Foto Rocco Casaluci
Anna Galletti
“Non
siamo altro che la somma delle nostre illusioni, per non dire degli errori dei
quali tracciamo una maschera, un emblema sociale”(… n’étant nous même que la somme de nos illusions, pour ne pas dire
des erreurs dont nous tirons un masque, une figure sociale - Richard
Millet, “Sibelius”).
La
giovanissima Butterfly ha l’occasione di sfuggire alla povertà e di costruire
il suo emblema di moglie di un ufficiale della marina americana. Giunge a ripudiare
la sua religione, ad accettare di essere rinnegata dalla sua famiglia, a
parlare del Paese del marito come del proprio. La sua illusione dura tre anni.
Nonostante tutti gli avvertimenti sulla sua reale situazione di moglie
abbandonata e le vie d’uscita che le vengono offerte, la maschera di illusioni
e di errori è troppo potente, troppo reale perché possa allontanarsene. Quando
la maschera le viene strappata, per lei non è più possibile passare, pur
dolorosamente, dall’oscurità delle illusioni alla luce della verità. L’unica
scelta che le rimane è andare incontro all’oscurità definitiva.

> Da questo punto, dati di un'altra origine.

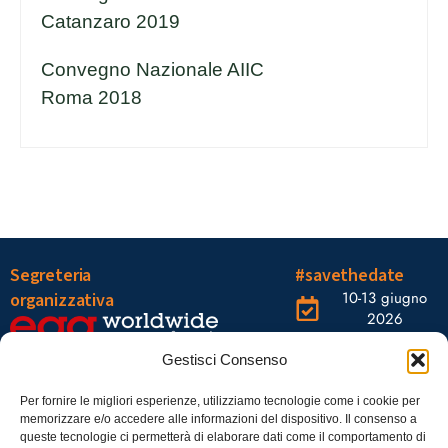
Catanzaro 2019
Convegno Nazionale AIIC
Roma 2018
Segreteria
#savethedate
10-13 giugno
organizzativa
2026
OGR Torino
Viale Tiziano, 19 –
Corso
Gestisci Consenso
00196 Roma
Castelfidardo,
22 10128
Tel.: 06328121
Per fornire le migliori esperienze, utilizziamo tecnologie come i cookie per
memorizzare e/o accedere alle informazioni del dispositivo. Il consenso a
Torino
infoaiic2026@ega.it
queste tecnologie ci permetterà di elaborare dati come il comportamento di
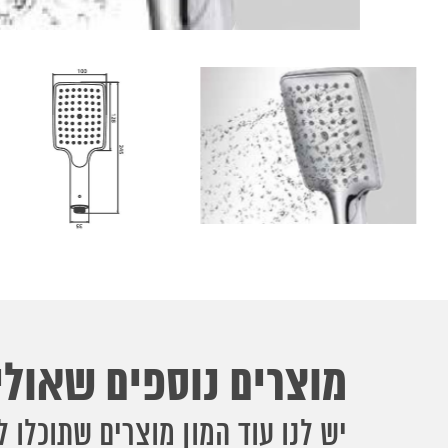
מוצרים נוספים שאולי 
יש לנו עוד המון מוצרים שתוכלו ל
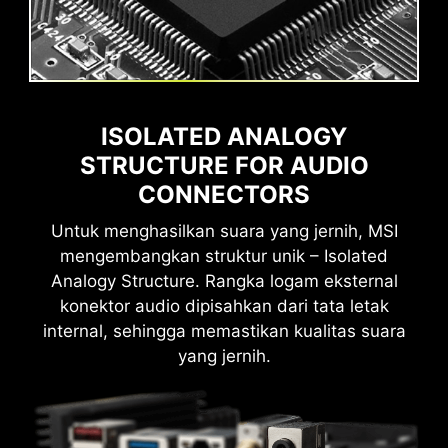
cepat dari sebelumnya
Alokasi bandwidth adaptif
Mendukung transfer data,
ISOLATED ANALOGY
gambar, video, dan lainnya
STRUCTURE FOR AUDIO
secara bersamaan
CONNECTORS
Untuk menghasilkan suara yang jernih, MSI
mengembangkan struktur unik – Isolated
27W Power Delivery
Analogy Structure. Rangka logam eksternal
Memberikan hingga 27W
konektor audio dipisahkan dari tata letak
untuk pengisian cepat
internal, sehingga memastikan kualitas suara
yang jernih.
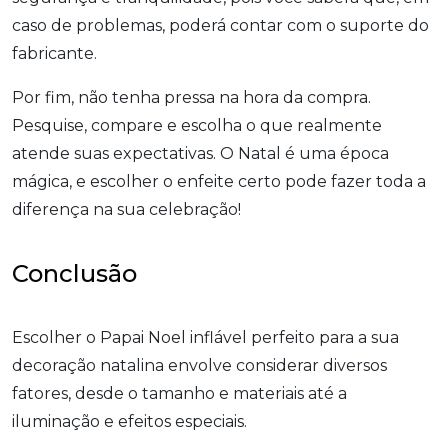
caso de problemas, poderá contar com o suporte do
fabricante.
Por fim, não tenha pressa na hora da compra.
Pesquise, compare e escolha o que realmente
atende suas expectativas. O Natal é uma época
mágica, e escolher o enfeite certo pode fazer toda a
diferença na sua celebração!
Conclusão
Escolher o Papai Noel inflável perfeito para a sua
decoração natalina envolve considerar diversos
fatores, desde o tamanho e materiais até a
iluminação e efeitos especiais.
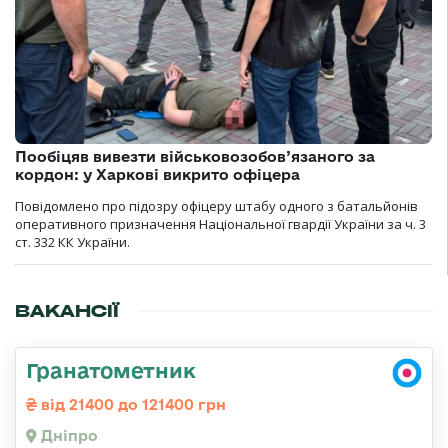
Пообіцяв вивезти військовозобов’язаного за
кордон: у Харкові викрито офіцера
Повідомлено про підозру офіцеру штабу одного з батальйонів
оперативного призначення Національної гвардії України за ч. 3
ст. 332 КК України.
ВАКАНСІЇ
Гранатометник
від 21400 до 121400 грн
Дніпро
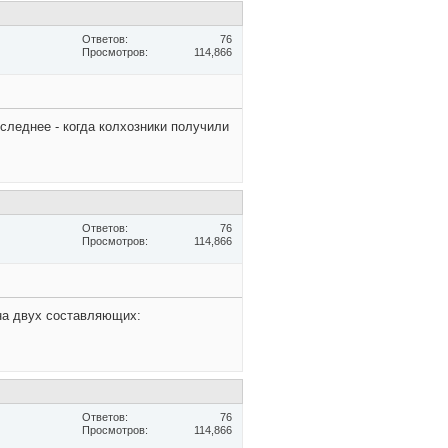
Ответов
76
Просмотров
114,866
следнее - когда колхозники получили
Ответов
76
Просмотров
114,866
 на двух составляющих:
Ответов
76
Просмотров
114,866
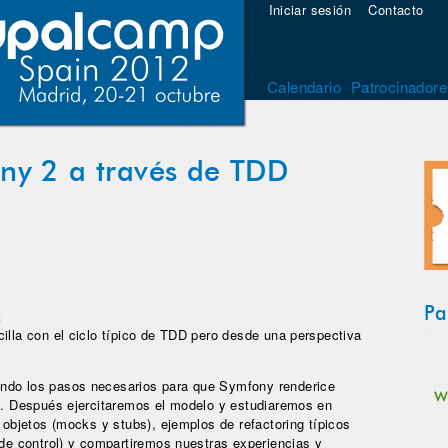
Iniciar sesión
Contacto
Calendario
Patrocinadore
ny 2 a través de TDD
Pa
t
illa con el ciclo típico de TDD pero desde una perspectiva
endo los pasos necesarios para que Symfony renderice
s). Después ejercitaremos el modelo y estudiaremos en
a objetos (mocks y stubs), ejemplos de refactoring típicos
 de control) y compartiremos nuestras experiencias y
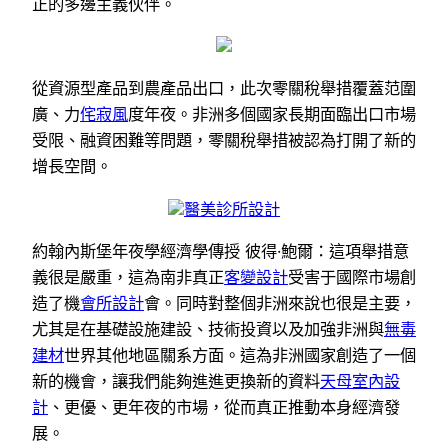
正的多邊主義伙伴。
從資源型產品到農產品出口，此次零關稅舉措覆蓋范圍
廣、力
侘寂風
度年夜。非洲多個國家長期面臨出口市場
受限、融資困難等問題，零關稅舉措被認為打開了新的
增長空間。
醫美診所設計
約翰內斯堡年夜學經濟學傳授 彼得·鮑爾：這項舉措意
義很是嚴重，這為南非真正
客變設計
受害于國際市場創
造了機
會所設計
會。同時對整個非洲來說也很是主要，
尤其是在基礎設施建設、技術投資以及加強非洲與
無毒
建材
世界其他地區關系方面。這為非洲國家創造了一個
新的機會，讓我們能夠進進更換新的資料
天母室內設
計
、更優、更年夜的市場，從而真正推動本身經濟發
展。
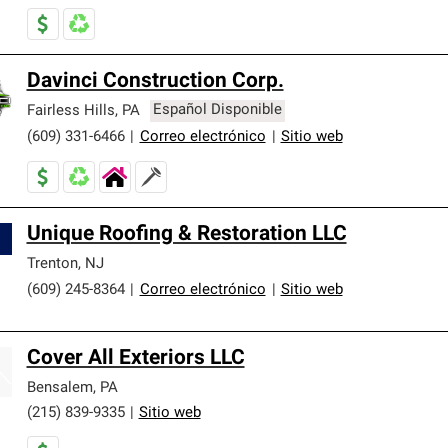
Davinci Construction Corp.
Fairless Hills
,
PA
Español Disponible
(609) 331-6466
|
Correo electrónico
|
Sitio web
Unique Roofing & Restoration LLC
Trenton
,
NJ
(609) 245-8364
|
Correo electrónico
|
Sitio web
Cover All Exteriors LLC
Bensalem
,
PA
(215) 839-9335
|
Sitio web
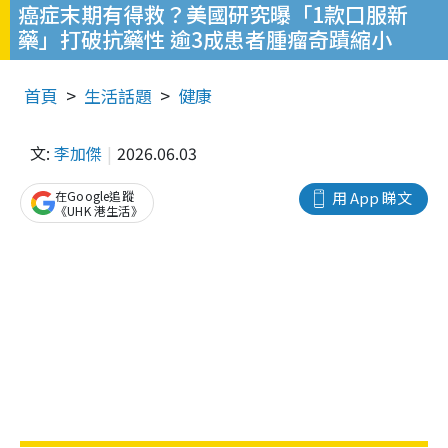
癌症末期有得救？美國研究曝「1款口服新
藥」打破抗藥性 逾3成患者腫瘤奇蹟縮小
首頁
生活話題
健康
文:
李加傑
2026.06.03
在Google追蹤
用 App 睇文
《UHK 港生活》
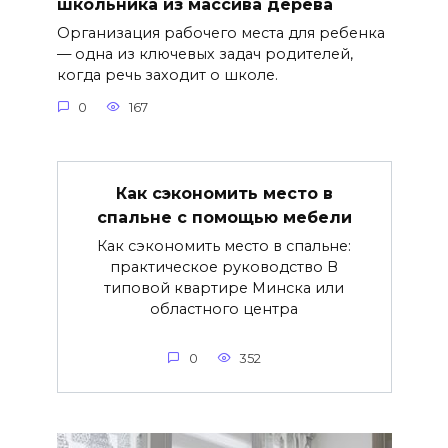
школьника из массива дерева
Организация рабочего места для ребенка
— одна из ключевых задач родителей,
когда речь заходит о школе.
0
167
Как сэкономить место в
спальне с помощью мебели
Как сэкономить место в спальне:
практическое руководство В
типовой квартире Минска или
областного центра
0
352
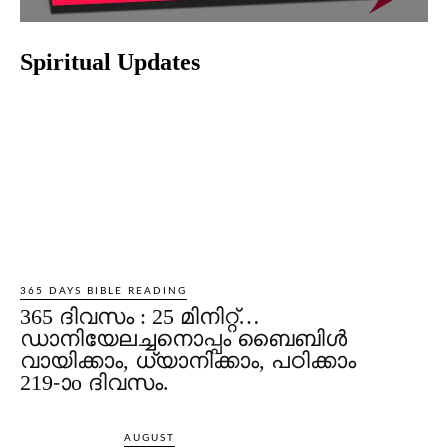
Spiritual Updates
365 DAYS BIBLE READING
365 ദിവസം : 25 മിനിറ്റ്…
ഡാനിയേലച്ചനൊപ്പം ബൈബിൾ
വായിക്കാം, ധ്യാനിക്കാം, പഠിക്കാം
219-ാo ദിവസം.
AUGUST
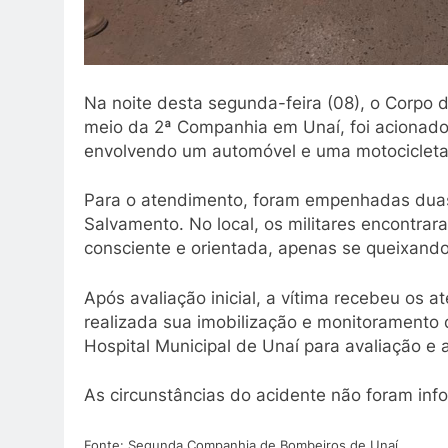
Na noite desta segunda-feira (08), o Corpo 
meio da 2ª Companhia em Unaí, foi acionado 
envolvendo um automóvel e uma motocicleta
Para o atendimento, foram empenhadas duas
Salvamento. No local, os militares encontrar
consciente e orientada, apenas se queixando
Após avaliação inicial, a vítima recebeu os 
realizada sua imobilização e monitoramento d
Hospital Municipal de Unaí para avaliação e
As circunstâncias do acidente não foram i
Fonte: Segunda Companhia de Bombeiros de Unaí.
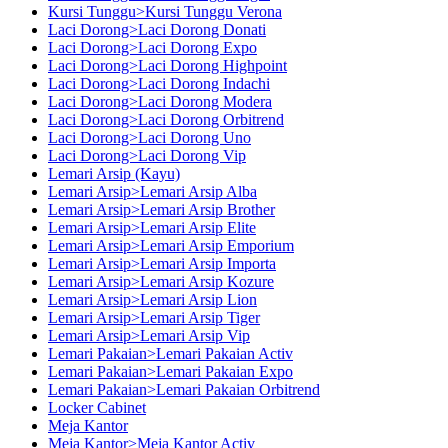
Kursi Tunggu>Kursi Tunggu Verona
Laci Dorong>Laci Dorong Donati
Laci Dorong>Laci Dorong Expo
Laci Dorong>Laci Dorong Highpoint
Laci Dorong>Laci Dorong Indachi
Laci Dorong>Laci Dorong Modera
Laci Dorong>Laci Dorong Orbitrend
Laci Dorong>Laci Dorong Uno
Laci Dorong>Laci Dorong Vip
Lemari Arsip (Kayu)
Lemari Arsip>Lemari Arsip Alba
Lemari Arsip>Lemari Arsip Brother
Lemari Arsip>Lemari Arsip Elite
Lemari Arsip>Lemari Arsip Emporium
Lemari Arsip>Lemari Arsip Importa
Lemari Arsip>Lemari Arsip Kozure
Lemari Arsip>Lemari Arsip Lion
Lemari Arsip>Lemari Arsip Tiger
Lemari Arsip>Lemari Arsip Vip
Lemari Pakaian>Lemari Pakaian Activ
Lemari Pakaian>Lemari Pakaian Expo
Lemari Pakaian>Lemari Pakaian Orbitrend
Locker Cabinet
Meja Kantor
Meja Kantor>Meja Kantor Activ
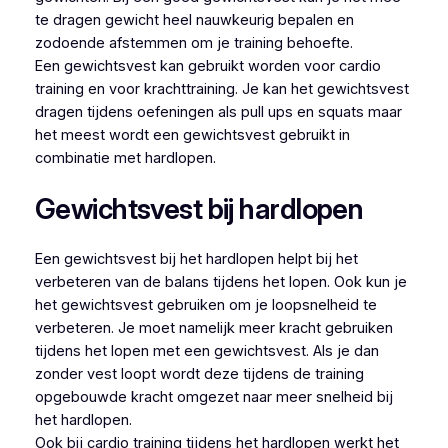
te dragen gewicht heel nauwkeurig bepalen en
zodoende afstemmen om je training behoefte.
Een gewichtsvest kan gebruikt worden voor cardio
training en voor krachttraining. Je kan het gewichtsvest
dragen tijdens oefeningen als pull ups en squats maar
het meest wordt een gewichtsvest gebruikt in
combinatie met hardlopen.
Gewichtsvest bij hardlopen
Een gewichtsvest bij het hardlopen helpt bij het
verbeteren van de balans tijdens het lopen. Ook kun je
het gewichtsvest gebruiken om je loopsnelheid te
verbeteren. Je moet namelijk meer kracht gebruiken
tijdens het lopen met een gewichtsvest. Als je dan
zonder vest loopt wordt deze tijdens de training
opgebouwde kracht omgezet naar meer snelheid bij
het hardlopen.
Ook bij cardio training tijdens het hardlopen werkt het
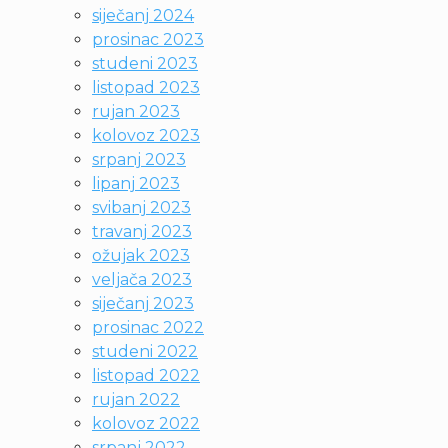
siječanj 2024
prosinac 2023
studeni 2023
listopad 2023
rujan 2023
kolovoz 2023
srpanj 2023
lipanj 2023
svibanj 2023
travanj 2023
ožujak 2023
veljača 2023
siječanj 2023
prosinac 2022
studeni 2022
listopad 2022
rujan 2022
kolovoz 2022
srpanj 2022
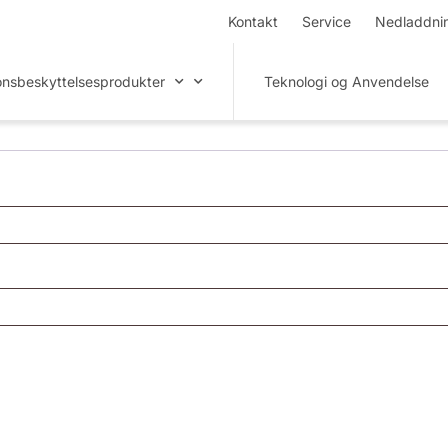
Kontakt
Service
Nedladdni
onsbeskyttelsesprodukter
Teknologi og Anvendelse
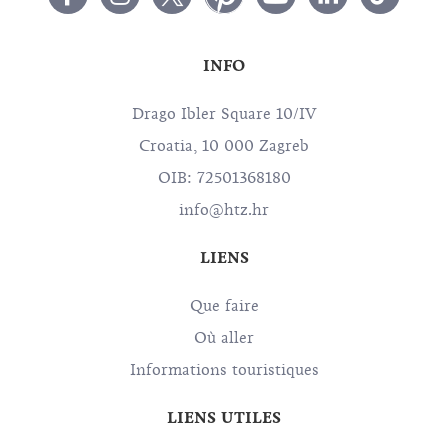
INFO
Drago Ibler Square 10/IV
Croatia, 10 000 Zagreb
OIB: 72501368180
info@htz.hr
LIENS
Que faire
Où aller
Informations touristiques
LIENS UTILES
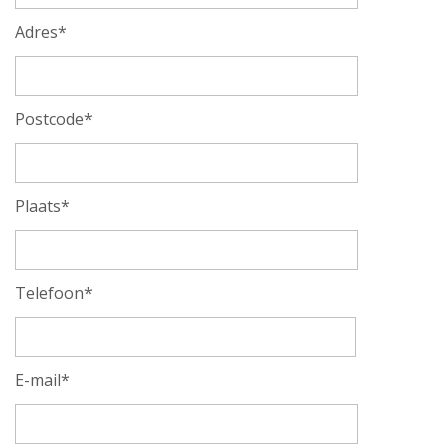
Adres*
Postcode*
Plaats*
Telefoon*
E-mail*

Anche se può apparire culturalmente e
temporalmente distante, è facile identificarsi nel dramma di Butterfly, perché
tutti noi, consapevoli o meno, abbiamo la nostra maschera, che filtra la luce e
dà alla realtà una sua dimensione, la dimensione che noi vogliamo creare. Sarebbe
facile riconoscersi in questa
raffigurazione dell’inganno e della solitudine umani anche se non ci
fossero le parole, perché la musica di Puccini qui parla da sola. L’orchestra,
diretta da Hirofumi Yoshida in
maniera determinata, ma al tempo stesso
poetica e a tratti commossa, avvolge il cammino della protagonista verso la
tragedia rispettando ed esaltando la molteplicità di stili, gradazioni,
chiaroscuri, ombreggiature che la complessa partitura dell’Autore presenta. Il ruolo di Butterfly nella prima del 14
febbraio è interpretato da Mina Tasca
Yamazaki, che sostituisce all’ultimo momento Olga Busuioc. La soprano
giapponese, naturalizzata italiana, è considerata una delle migliori interpreti
attuali di Butterfly. La sua presenza scenica è appassionata e coerente, senza
trascendere in eccessi. L’intensità della sua recitazione riscatta, però, solo
in parte una voce bella e fresca, ma priva dei colori e dell’estensione richiesti
da questo ruolo, peraltro pressoché totalizzante nel contesto dell’opera. Il
Pinkerton di Luciano Ganci risulta
troppo cialtrone, quasi caricaturale, e quindi fuori contesto. La voce di Ganci
è potente, ma l’uso che qui il tenore ne fa non suscita grande apprezzamento. Anche
l’interazione tra i due, Yamazaki e Ganci, risulta spesso problematica, anche
se questo può essere giustificato dalla tardiva sostituzione di Yamazaki.
Elegante e corretta la Suzuki di Antonella
Colaianni, che occupa lo spazio che deve, in scena e vocalmente. Anche Filippo Polinelli costruisce con cura e
con aderenza al libretto il suo Sharpless, che non delude le aspettative. La rappresentazione è stata, nel suo
complesso, sostenuta dall’accurata regia di Valentina Brunetti e dalla scenografia, già creata per il Teatro
Comunale di Bologna nel 2009, di Giada
Abiendi. Una scenografia priva di orpelli, minimalista, ma eloquente, che
si riduce atto dopo atto fino a lasciare spazio quasi assoluto alla drammatica
e finale solitudine di Butterfly. Una scenografia che avrebbe richiesto e
meritato una diversa qualità vocale della protagonista.